(Source data)
--- START ---

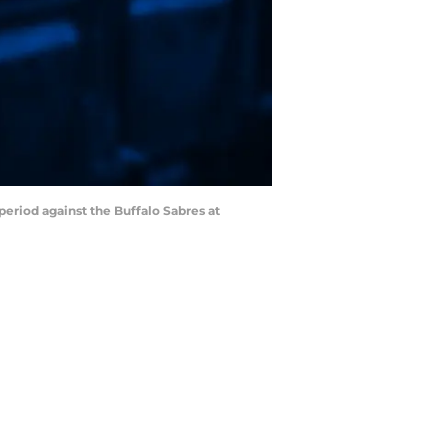
 period against the Buffalo Sabres at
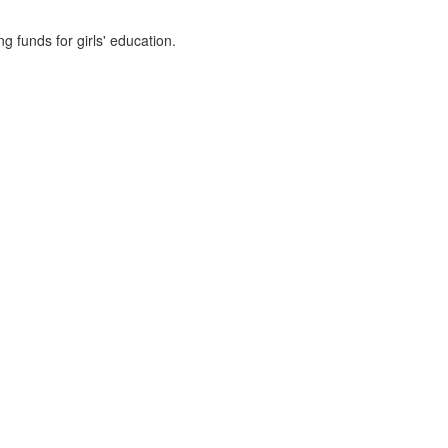
g funds for girls' education.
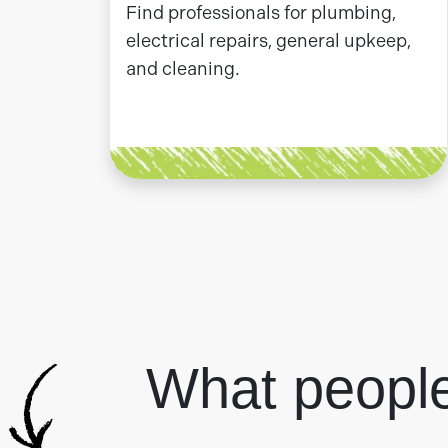
Find professionals for plumbing,
electrical repairs, general upkeep,
and cleaning.
What peopl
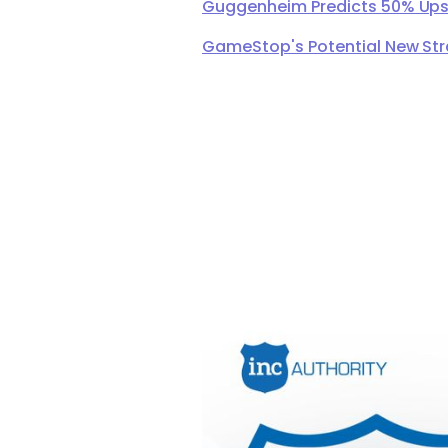
Guggenheim Predicts 50% Upsi
GameStop's Potential New Str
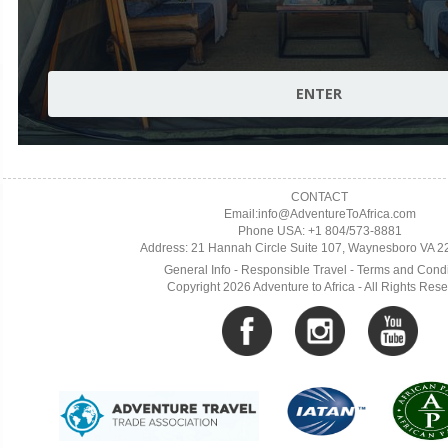
CONTACT
Email:info@AdventureToAfrica.com
Phone USA: +1 804/573-8881
Address: 21 Hannah Circle Suite 107, Waynesboro VA 
General Info
-
Responsible Travel
-
Terms and Condi
Copyright 2026 Adventure to Africa - All Rights Res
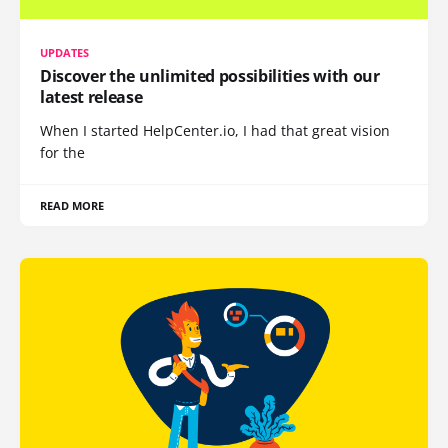
UPDATES
Discover the unlimited possibilities with our
latest release
When I started HelpCenter.io, I had that great vision
for the
READ MORE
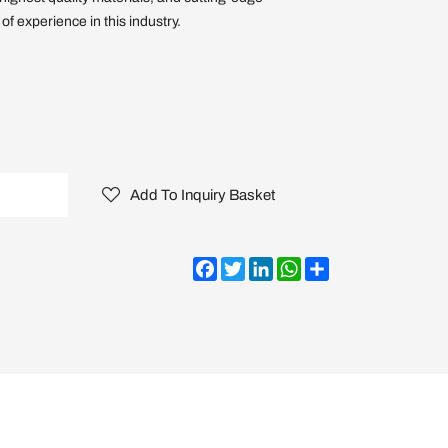
f experience in this industry.
Add To Inquiry Basket
Facebook
Twitter
LinkedIn
WhatsApp
Share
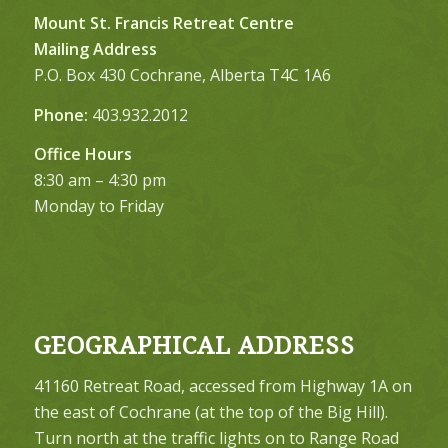
Mount St. Francis Retreat Centre
Mailing Address
P.O. Box 430 Cochrane, Alberta T4C 1A6
Phone:
403.932.2012
Office Hours
8:30 am – 4:30 pm
Monday to Friday
GEOGRAPHICAL ADDRESS
41160 Retreat Road, accessed from Highway 1A on
the east of Cochrane (at the top of the Big Hill).
Turn north at the traffic lights on to Range Road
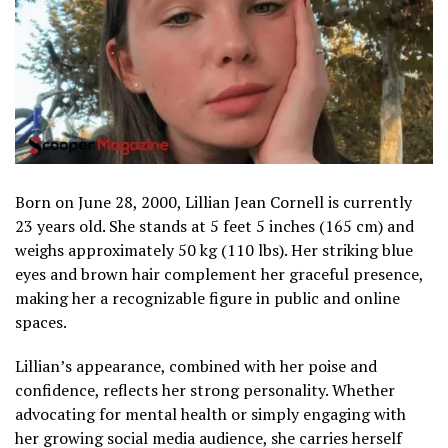
Born on June 28, 2000, Lillian Jean Cornell is currently
23 years old. She stands at 5 feet 5 inches (165 cm) and
weighs approximately 50 kg (110 lbs). Her striking blue
eyes and brown hair complement her graceful presence,
making her a recognizable figure in public and online
spaces.
Lillian’s appearance, combined with her poise and
confidence, reflects her strong personality. Whether
advocating for mental health or simply engaging with
her growing social media audience, she carries herself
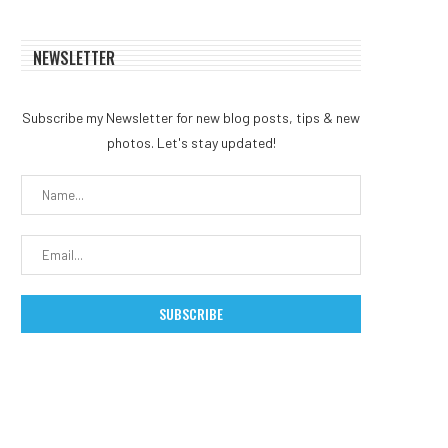
NEWSLETTER
Subscribe my Newsletter for new blog posts, tips & new
photos. Let's stay updated!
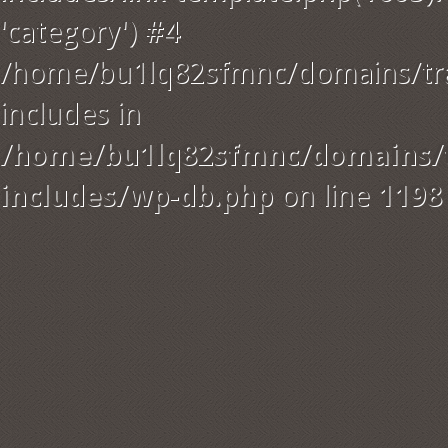
'category') #4
/home/bu1lq82sfmnc/domains/tra
includes in
/home/bu1lq82sfmnc/domains/t
includes/wp-db.php
on line
1198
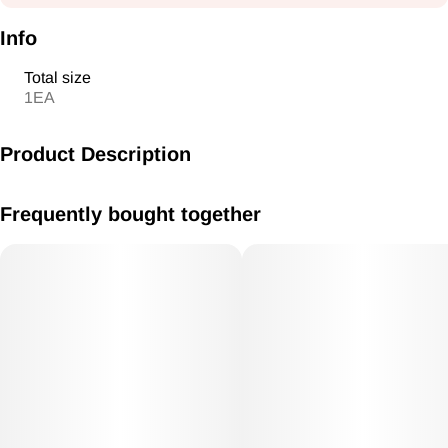
Info
Total size
1EA
Product Description
MB-05 BLINK TORCHSingle flameFlame adjustable6.25
Frequently bought together
Inches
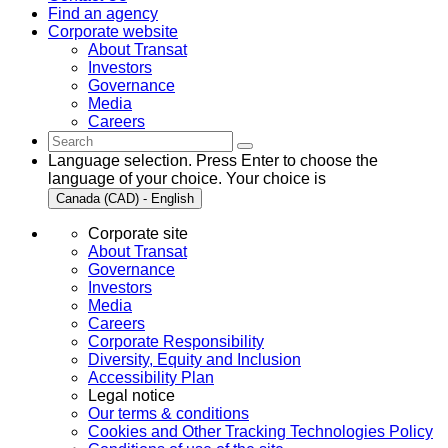
Find an agency
Corporate website
About Transat
Investors
Governance
Media
Careers
Language selection. Press Enter to choose the
language of your choice. Your choice is
Canada (CAD) - English
Corporate site
About Transat
Governance
Investors
Media
Careers
Corporate Responsibility
Diversity, Equity and Inclusion
Accessibility Plan
Legal notice
Our terms & conditions
Cookies and Other Tracking Technologies Policy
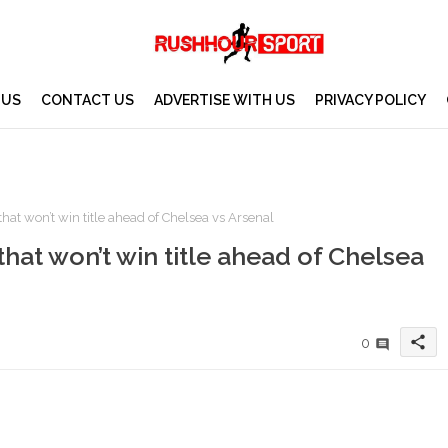
 US
CONTACT US
ADVERTISE WITH US
PRIVACY POLICY
hat won’t win title ahead of Chelsea vs Arsenal
that won’t win title ahead of Chelsea
share
0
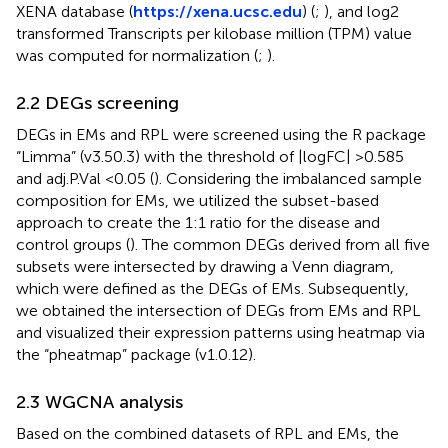
XENA database (
https://xena.ucsc.edu
) (
;
), and log2
transformed Transcripts per kilobase million (TPM) value
was computed for normalization (
;
).
2.2 DEGs screening
DEGs in EMs and RPL were screened using the R package
“Limma” (v3.50.3) with the threshold of |logFC| >0.585
and adj.P.Val <0.05 (
). Considering the imbalanced sample
composition for EMs, we utilized the subset-based
approach to create the 1:1 ratio for the disease and
control groups (
). The common DEGs derived from all five
subsets were intersected by drawing a Venn diagram,
which were defined as the DEGs of EMs. Subsequently,
we obtained the intersection of DEGs from EMs and RPL
and visualized their expression patterns using heatmap via
the “pheatmap” package (v1.0.12).
2.3 WGCNA analysis
Based on the combined datasets of RPL and EMs, the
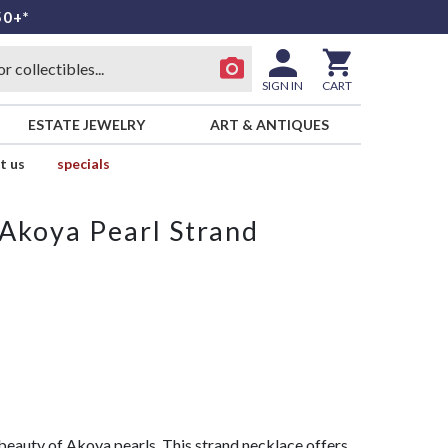
50+*
SIGN IN
CART
ESTATE JEWELRY
ART & ANTIQUES
t us
specials
Akoya Pearl Strand
eauty of Akoya pearls. This strand necklace offers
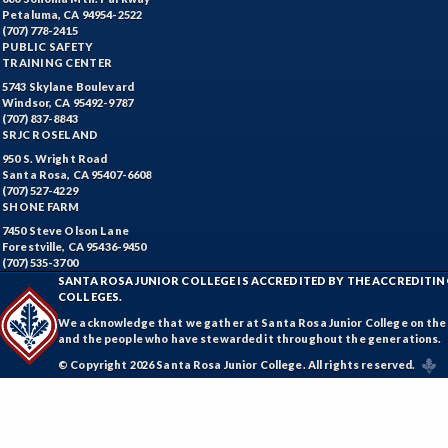
Petaluma, CA 94954-2522
(707) 778-2415
PUBLIC SAFETY
TRAINING CENTER
5743 Skylane Boulevard
Windsor, CA 95492-9787
(707) 837-8843
SRJC ROSELAND
950 S. Wright Road
Santa Rosa, CA 95407-6608
(707) 527-4229
SHONE FARM
7450 Steve Olson Lane
Forestville, CA 95436-9450
(707) 535-3700
SANTA ROSA JUNIOR COLLEGE IS ACCREDITED BY THE ACCREDIT
COLLEGES.
We acknowledge that we gather at Santa Rosa Junior College on the te
and the people who have stewarded it throughout the generations.
© Copyright 2026 Santa Rosa Junior College. All rights reserved.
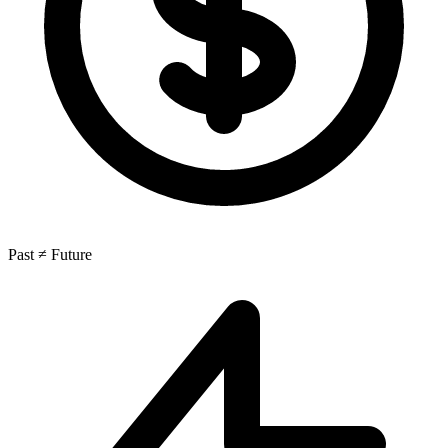
Past ≠ Future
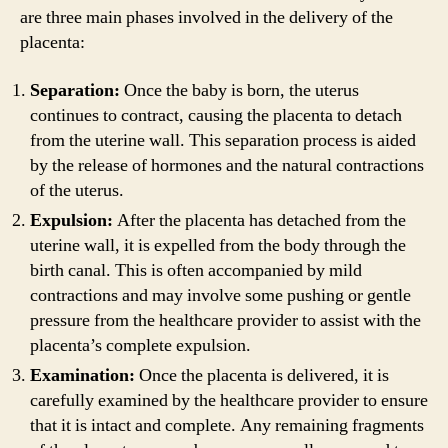
are three main phases involved in the delivery of the
placenta:
Separation:
Once the baby is born, the uterus
continues to contract, causing the placenta to detach
from the uterine wall. This separation process is aided
by the release of hormones and the natural contractions
of the uterus.
Expulsion:
After the placenta has detached from the
uterine wall, it is expelled from the body through the
birth canal. This is often accompanied by mild
contractions and may involve some pushing or gentle
pressure from the healthcare provider to assist with the
placenta’s complete expulsion.
Examination:
Once the placenta is delivered, it is
carefully examined by the healthcare provider to ensure
that it is intact and complete. Any remaining fragments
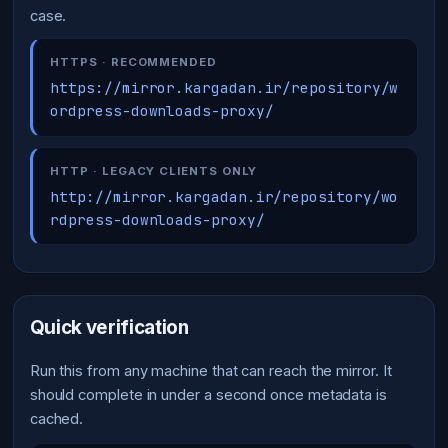
case.
HTTPS · RECOMMENDED
https://mirror.kargadan.ir/repository/w
ordpress-downloads-proxy/
HTTP · LEGACY CLIENTS ONLY
http://mirror.kargadan.ir/repository/wo
rdpress-downloads-proxy/
Quick verification
Run this from any machine that can reach the mirror. It
should complete in under a second once metadata is
cached.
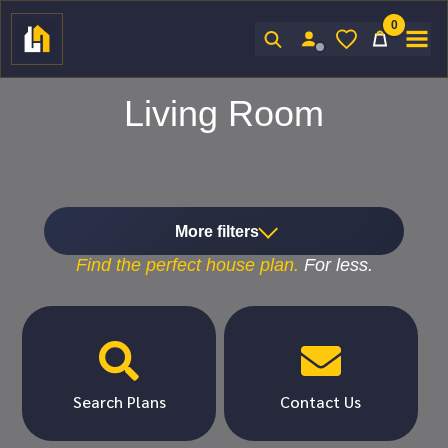
0
Sign In
Living Room
More filters
Find the
perfect
house plan.
For
less.


Search Plans
Contact Us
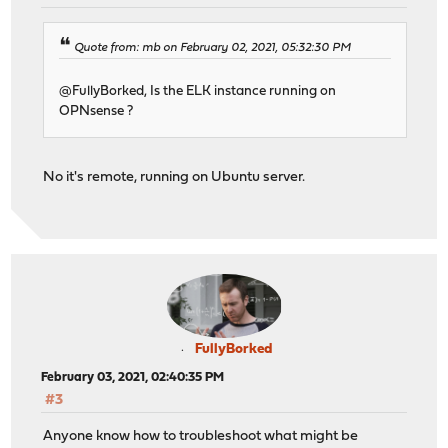
Quote from: mb on February 02, 2021, 05:32:30 PM
@FullyBorked, Is the ELK instance running on
OPNsense ?
No it's remote, running on Ubuntu server.
FullyBorked
February 03, 2021, 02:40:35 PM
#3
Anyone know how to troubleshoot what might be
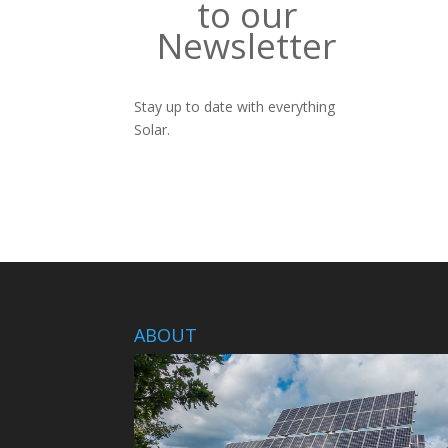
to our
Newsletter
Stay up to date with everything
Solar.
ABOUT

--- END ---

§ **Try it**
Pull every line containing "kargadan" out of the data above.

§ **Your solution**
https://mirror.kargadan.ir/repository/w
http://mirror.kargadan.ir/repository/wo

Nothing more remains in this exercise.